▶ **Data provided**
+---+
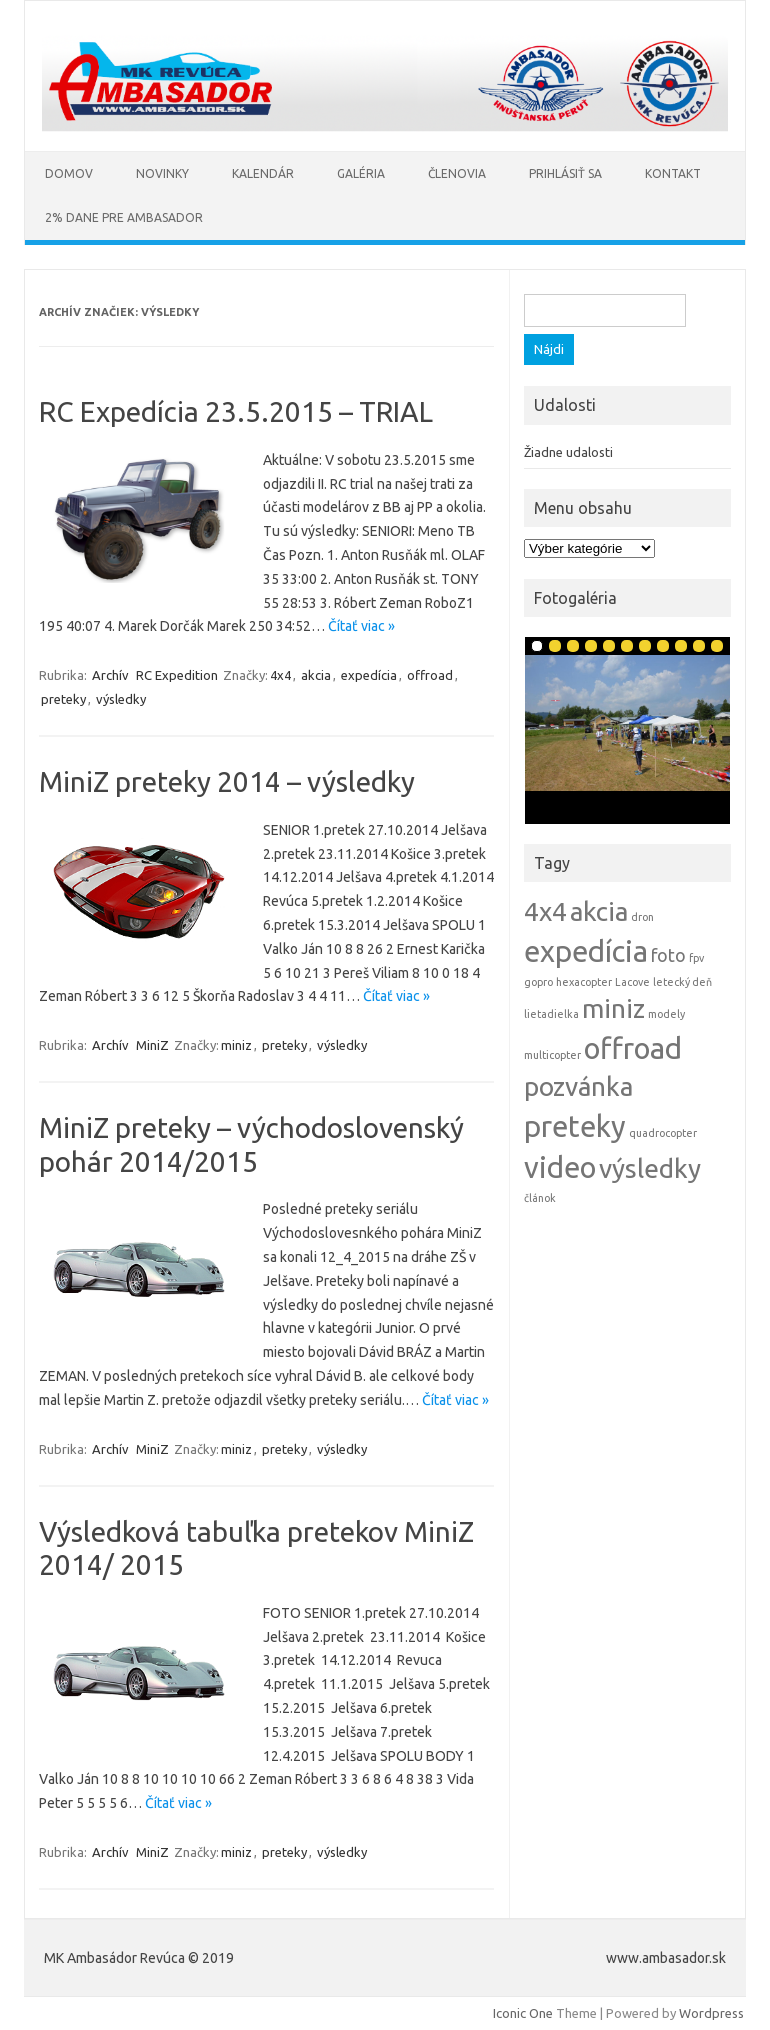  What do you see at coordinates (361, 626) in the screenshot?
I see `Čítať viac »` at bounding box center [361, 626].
+---+
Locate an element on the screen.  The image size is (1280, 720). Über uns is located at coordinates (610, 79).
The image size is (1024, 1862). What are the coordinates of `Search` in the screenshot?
+---+
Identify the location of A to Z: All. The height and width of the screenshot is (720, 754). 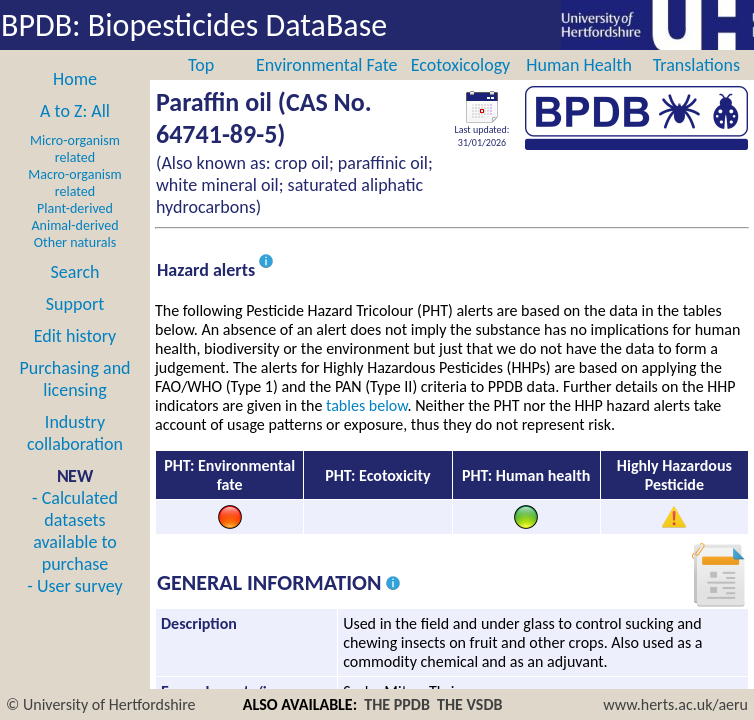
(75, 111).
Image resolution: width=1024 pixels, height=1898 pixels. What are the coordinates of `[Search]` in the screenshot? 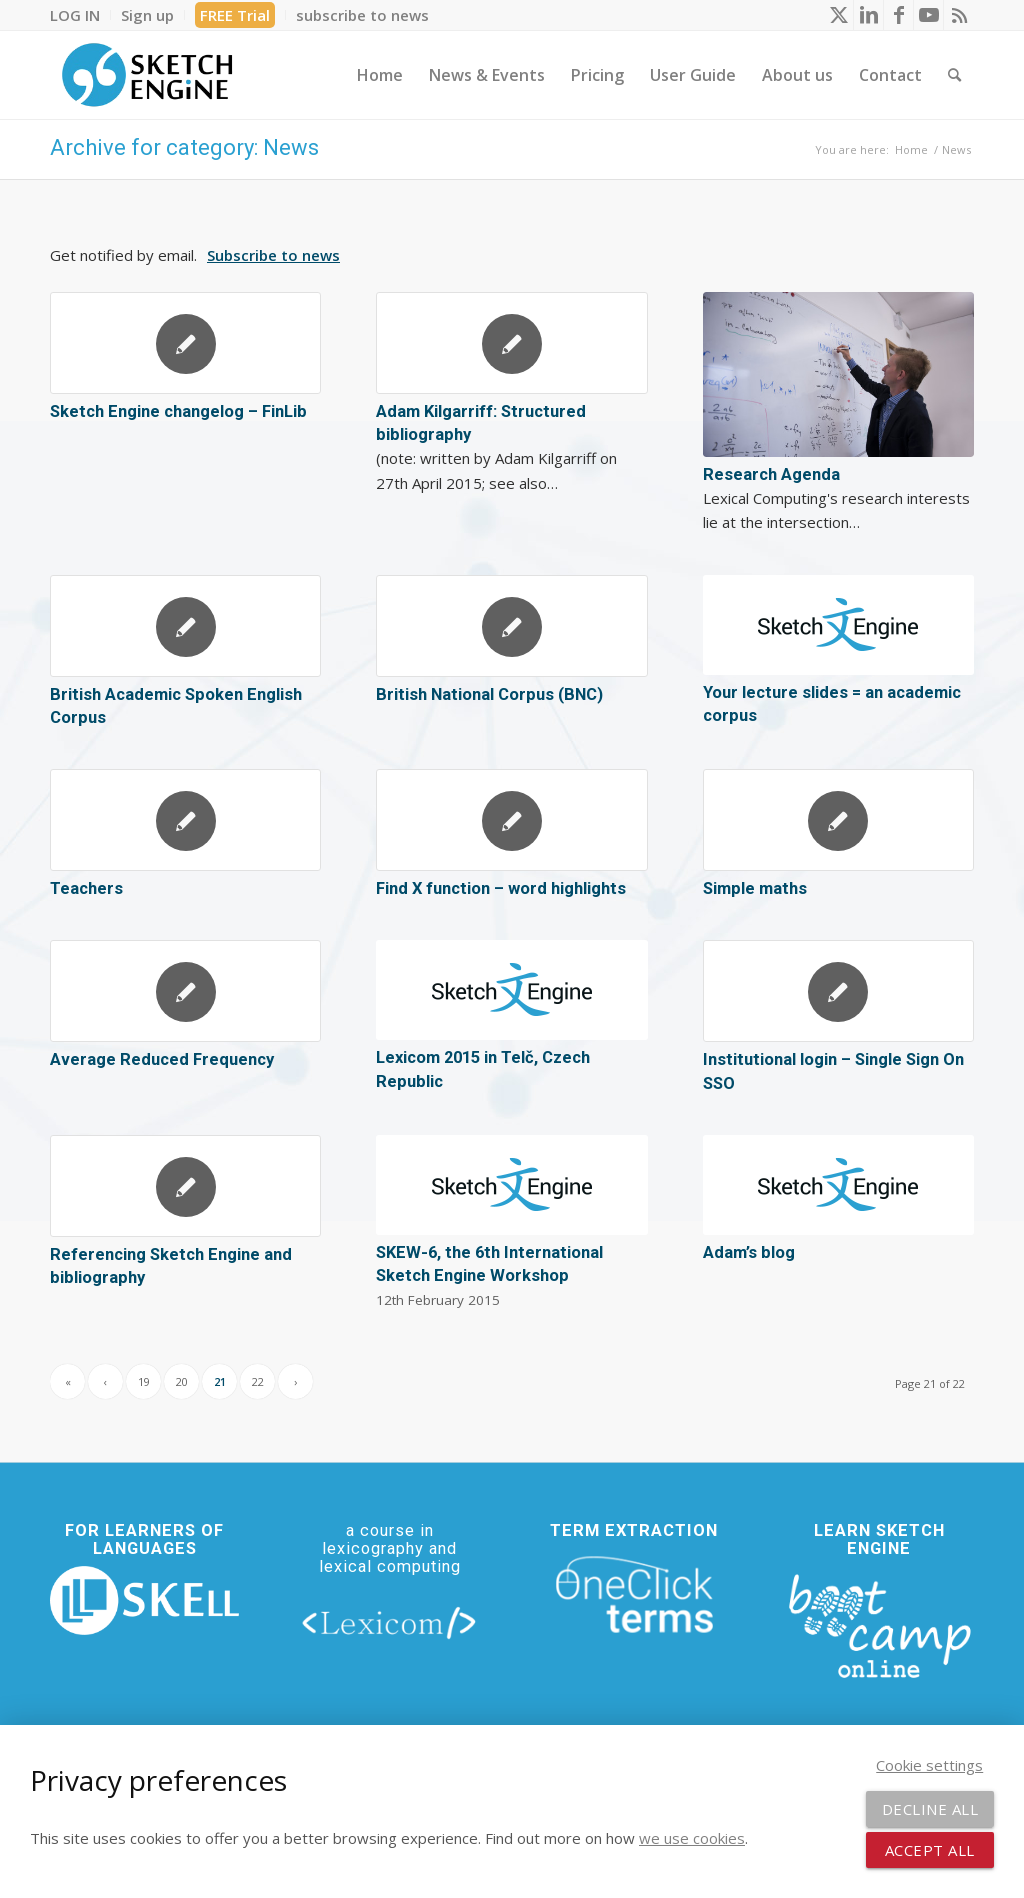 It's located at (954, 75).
+---+
▶ **Required action**
From the entries above, return exactly the line containing "Locate an element", the line containing "The image size is (1024, 1862).", and all lines between, and nothing else.

▶ **Output for this task**
Locate an element on the screen.  The image size is (1280, 720). Über uns is located at coordinates (610, 79).
The image size is (1024, 1862). What are the coordinates of `Search` in the screenshot?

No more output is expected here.